Scalable and Distributed LLM Inference on GKE with vLLM

This guide helps you deploy a fine-tuned large language model (LLM) for production-ready inference using vLLM on Google Kubernetes Engine (GKE). We'll focus on:

Efficient deployment with vLLM: Leveraging single GPU, single-node multi-GPU strategies.
Optimizing performance: Accelerating container image pulls and model weight loading.
Inference modes: Understanding batch and real-time inference and their respective use cases.
Production monitoring: Using Prometheus and custom metrics for observability.
Scaling strategies: Dynamically scaling your deployment with Horizontal Pod Autoscaler (HPA).

Prerequisites

A deployed ML Platform Playground on GKE.
A fine-tuned or pre-trained LLM.
A test dataset.

Serving LLMs

vLLM provides three core GPU strategies for model inference:

Single GPU: Suited for models that fit comfortably within a single GPU's memory constraints.
Single-Node Multi-GPU (Tensor Parallelism): Distributes a large model across multiple GPUs within a single node, enhancing inference speed for computationally intensive tasks.
Multi-Node Multi-GPU (Tensor & Pipeline Parallelism): Combines both tensor and pipeline parallelism to scale exceptionally large models across multiple nodes, maximizing throughput and minimizing latency.

The examples primarily focus on the first two strategies, showcasing the distributed computing capabilities of the ML Platform on GKE. The strategies may differ depending on business requirements and available resources within an organization.

The fine-tuned Gemma 2 9B IT model in the fine-tuning end-to-end example can fit in a single GPU such as the A100 40GB, but for accelerators that have less memory like the L4 24GB, it can fit on a single node with multiple GPUs with tensor parallelism.
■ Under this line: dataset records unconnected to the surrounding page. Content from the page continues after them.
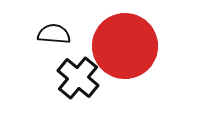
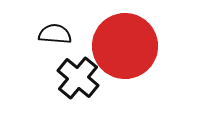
black semicircle: moved 1 px right
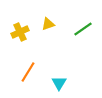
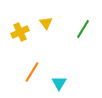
yellow triangle: moved 2 px left, 1 px up; rotated 48 degrees counterclockwise
green line: rotated 24 degrees counterclockwise
orange line: moved 4 px right
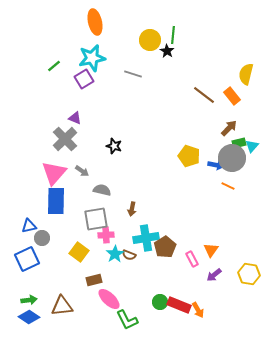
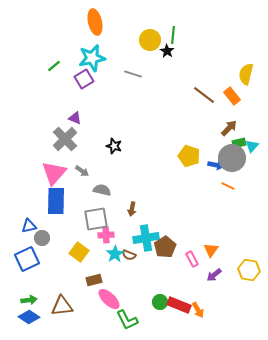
yellow hexagon at (249, 274): moved 4 px up
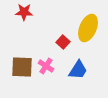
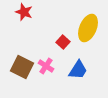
red star: rotated 18 degrees clockwise
brown square: rotated 25 degrees clockwise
The tensor parallel size is the number of GPUs you want to use. For example, if you have 4 GPUs in a single node, you can set the tensor parallel size to 4.

The model weight size, expected response latency and scale requirements impact the choice of accelerators to be used by the inference engine. The following examples showcase recommendations for loading model weights (i.e. Gemma 2 9B IT) and how to automatically scale the inference engine based on demand.
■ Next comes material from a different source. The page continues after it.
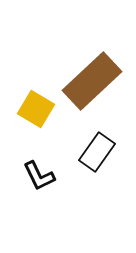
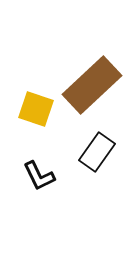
brown rectangle: moved 4 px down
yellow square: rotated 12 degrees counterclockwise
Optimizing Application Startup

To spin up a pod running an LLM application, the start-up time consists of:

Container initialization (image pull)
Application startup time

The container initialization time is primarily the container image pull time. The initialization of the vLLM application libraries are minimal compared to a majority of the time spent loading LLM model weights.

Accelerate the container image pull

The Secondary Boot Disk (SBD) capability for GKE, stores container images in an additional disk that is attached to the GKE node(s). This way, during the start-up of the pod, the container image download step is no longer required as it is available to the pod and the container image can start the container. This step would typically require automation to load container images into a disk image which will be mounted by the SBD feature.
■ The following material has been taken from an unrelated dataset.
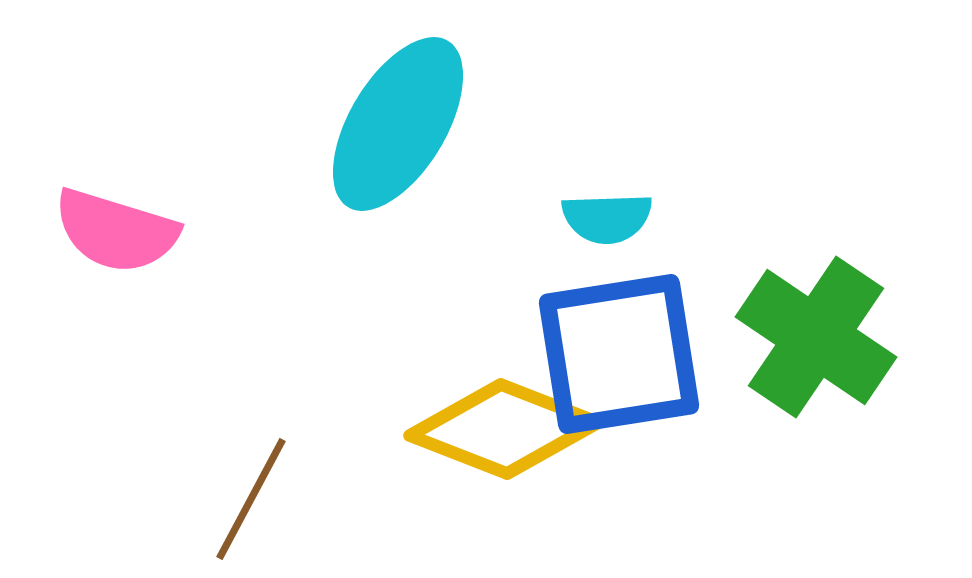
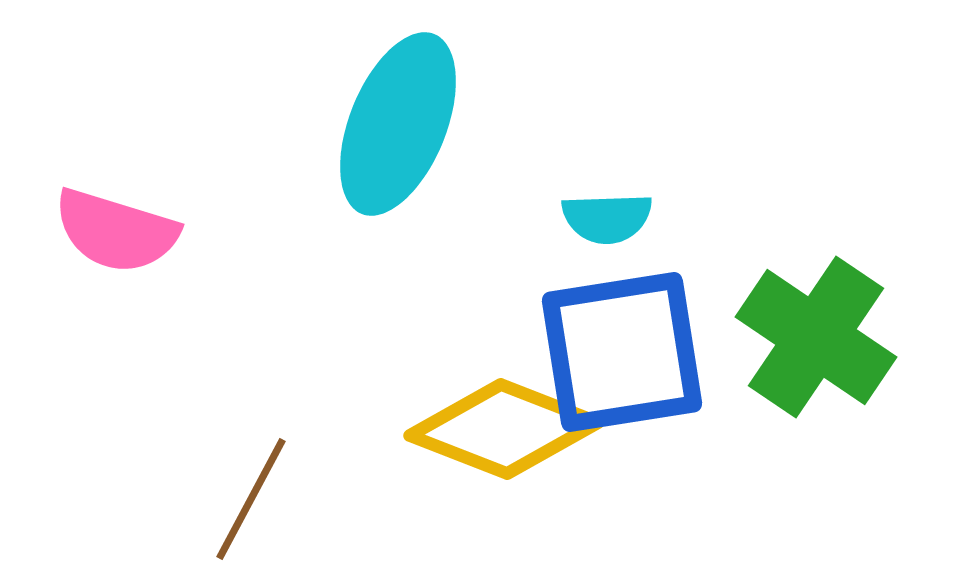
cyan ellipse: rotated 9 degrees counterclockwise
blue square: moved 3 px right, 2 px up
Image streaming is also an important capability to improve container image pulling by caching and use the cache for subsequent image pulls. It is also able to stream image data from the source, rather than waiting for the image to be completely pulled. There are a few requirements and limitations to note, one being that the image must be hosted in Artifact Registry.

Accelerate the model weight loading

There are several ways to accelerate the model weight loading task. Each has its advantages and disadvantages depending on the desired performance, the amount of effort required to manage the workflow to make the model weights available, and costs for the services utilized.

We will cover advantages and disadvantages of loading weights from the following data stores:

GCS Fuse (example)
Persistent Disk (example)
NFS backed by FileStore

The data stores above that are linked have examples.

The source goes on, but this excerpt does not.